To achieve his aim, Babatunde Olawale promised to organize two sports events every month to create awareness about other sports. However, while there has been a flurry of football events in the University, other sporting activities remain in the wilderness, starved of attention and sponsorship. For instance, a significant number of UI students do not know about the existence of the University’s Judo team, Swimming team, Tennis team, or Chess Team, just to mention a few.
Granted, OJB organized the 200-level survival cup – a football competition. But besides that, how many events has he organized for other sporting activities in the University? Perhaps he believes the time is not right to organize competitions yet. For some of the sporting events, why is there a relative lack of awareness about them? Did the Sports Commissioner not consider meeting with the stakeholders? Recommending a structure? And using his office to influence public perception towards these activities?
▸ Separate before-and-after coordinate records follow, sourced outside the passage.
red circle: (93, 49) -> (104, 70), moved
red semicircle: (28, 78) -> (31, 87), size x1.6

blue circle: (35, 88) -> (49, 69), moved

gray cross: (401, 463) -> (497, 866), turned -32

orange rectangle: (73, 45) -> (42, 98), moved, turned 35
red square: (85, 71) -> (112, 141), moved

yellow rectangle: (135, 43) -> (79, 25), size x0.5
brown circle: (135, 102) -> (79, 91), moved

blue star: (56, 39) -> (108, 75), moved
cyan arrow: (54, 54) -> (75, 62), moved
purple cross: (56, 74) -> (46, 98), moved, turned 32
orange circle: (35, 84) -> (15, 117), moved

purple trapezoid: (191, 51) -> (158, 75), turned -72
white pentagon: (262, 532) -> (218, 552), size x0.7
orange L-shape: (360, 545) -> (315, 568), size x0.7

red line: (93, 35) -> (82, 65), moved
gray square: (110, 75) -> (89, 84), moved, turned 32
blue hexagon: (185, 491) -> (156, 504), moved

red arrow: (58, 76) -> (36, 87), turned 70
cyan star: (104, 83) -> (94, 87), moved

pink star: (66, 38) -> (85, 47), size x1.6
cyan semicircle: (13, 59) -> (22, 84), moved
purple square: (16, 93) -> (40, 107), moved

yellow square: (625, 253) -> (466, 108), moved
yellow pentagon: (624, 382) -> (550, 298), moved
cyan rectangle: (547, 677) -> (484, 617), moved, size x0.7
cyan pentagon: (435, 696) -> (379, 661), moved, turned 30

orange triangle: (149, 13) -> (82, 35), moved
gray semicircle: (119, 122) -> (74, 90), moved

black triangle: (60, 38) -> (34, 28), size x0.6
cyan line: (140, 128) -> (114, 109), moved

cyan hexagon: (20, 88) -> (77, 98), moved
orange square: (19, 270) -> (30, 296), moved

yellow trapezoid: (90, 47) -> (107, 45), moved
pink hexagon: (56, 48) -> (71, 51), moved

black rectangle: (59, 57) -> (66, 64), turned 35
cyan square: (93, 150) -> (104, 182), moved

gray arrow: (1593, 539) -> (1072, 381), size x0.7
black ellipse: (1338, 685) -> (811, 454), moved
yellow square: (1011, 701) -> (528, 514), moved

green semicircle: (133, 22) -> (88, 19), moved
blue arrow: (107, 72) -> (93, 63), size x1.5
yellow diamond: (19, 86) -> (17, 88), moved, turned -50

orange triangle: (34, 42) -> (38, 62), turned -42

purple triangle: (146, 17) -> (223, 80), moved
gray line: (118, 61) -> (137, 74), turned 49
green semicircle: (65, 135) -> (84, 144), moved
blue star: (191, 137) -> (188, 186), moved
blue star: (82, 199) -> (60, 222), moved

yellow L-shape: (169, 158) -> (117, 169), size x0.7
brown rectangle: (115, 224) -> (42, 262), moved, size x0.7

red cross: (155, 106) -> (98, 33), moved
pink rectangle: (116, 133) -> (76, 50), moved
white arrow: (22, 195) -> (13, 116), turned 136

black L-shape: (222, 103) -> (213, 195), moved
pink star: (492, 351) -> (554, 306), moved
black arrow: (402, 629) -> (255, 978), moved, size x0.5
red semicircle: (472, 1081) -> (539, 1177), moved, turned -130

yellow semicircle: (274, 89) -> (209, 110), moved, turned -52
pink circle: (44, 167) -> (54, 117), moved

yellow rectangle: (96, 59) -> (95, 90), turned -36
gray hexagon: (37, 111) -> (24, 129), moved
OJB also promised the University that he would negotiate half-days of lectures at the height of sporting activities in the University. Keeping feasibility and the influence of the powers that be aside, it is plausible to grant him the benefit of doubt that he would execute it, given the tight schedule of the semester.
Furthermore, the Sports Secretary promised to collaborate with sports institutions in Nigeria, like the Nigeria Chess Federation, and the Oyo State Ministry of Sports to foster the growth of sports in the institution. However, neither the University nor the Chess community knows of and has felt the impact of such collaborations. By implication, no such collaborations have been made. The Chess community – for instance – is very strong in the University of Ibadan, but the Sports Secretary has contributed very little to its growth.
As of the time of this publication, all efforts to reach the Sports Secretary – via calls and chats — to give his comments concerning these promises have proved abortive. So far, he has displayed a tendency for avoiding important questions about his office. On different occasions, Indy Press correspondents have reached out to get his thoughts on issues concerning sports in the University. On all of these occasions, his reply has often been “I am busy” or “I will get back to you”.
Furthermore, OJB made the promise to “digitize and visualize” sporting activities in the University of Ibadan. However, there seems to be no significant attempt, plan or activity directed toward digitization. This begs the question, did Babatunde Olawale ever took a breather to assess the feasibility of his promises before dishing them out to Uites? Aside from the University of Ibadan football team(UI Pioneers) games at the previous Nigerian University Games(NUGA), how many other sports activities were available to students digitally? What about the Basket team and the Judo team? Are these sports not relevant too?
To add more spice to his earlier promises, the Sports Secretary promised that he will promote sports journalism in UI through. He promised to do this through training programs and employment schemes to sports organizations. To start with, there are no records of any collaboration between the Union and any sports visualization organization. Secondly, no student journalist – at the moment – has been trained and employed as a result of OJB’s contributions. Ironically, he has been avoiding the same journalists he promised to train and collaborate with.
In conclusion, the session – and by implication the administration – is not over yet. Babatunde Olawale can still redeem his office by diversifying the University sporting Portfolio, for starters. An independent volleyball competition, for instance, would look good to the eye. How about organizing a judo tournament?He could also use a collaboration with the Teqball federation in the Country; it is a relatively new sport and the federation is desperate for a collaboration.
Babatunde Olawale’s plans and campaign promises hold a lot of potential for sports in the University. Hopefully, he dances to the tune of accountability and maximizes the rest of the session to execute. The sun in the sky may just be enough to dry these clothes! Aluta Continua!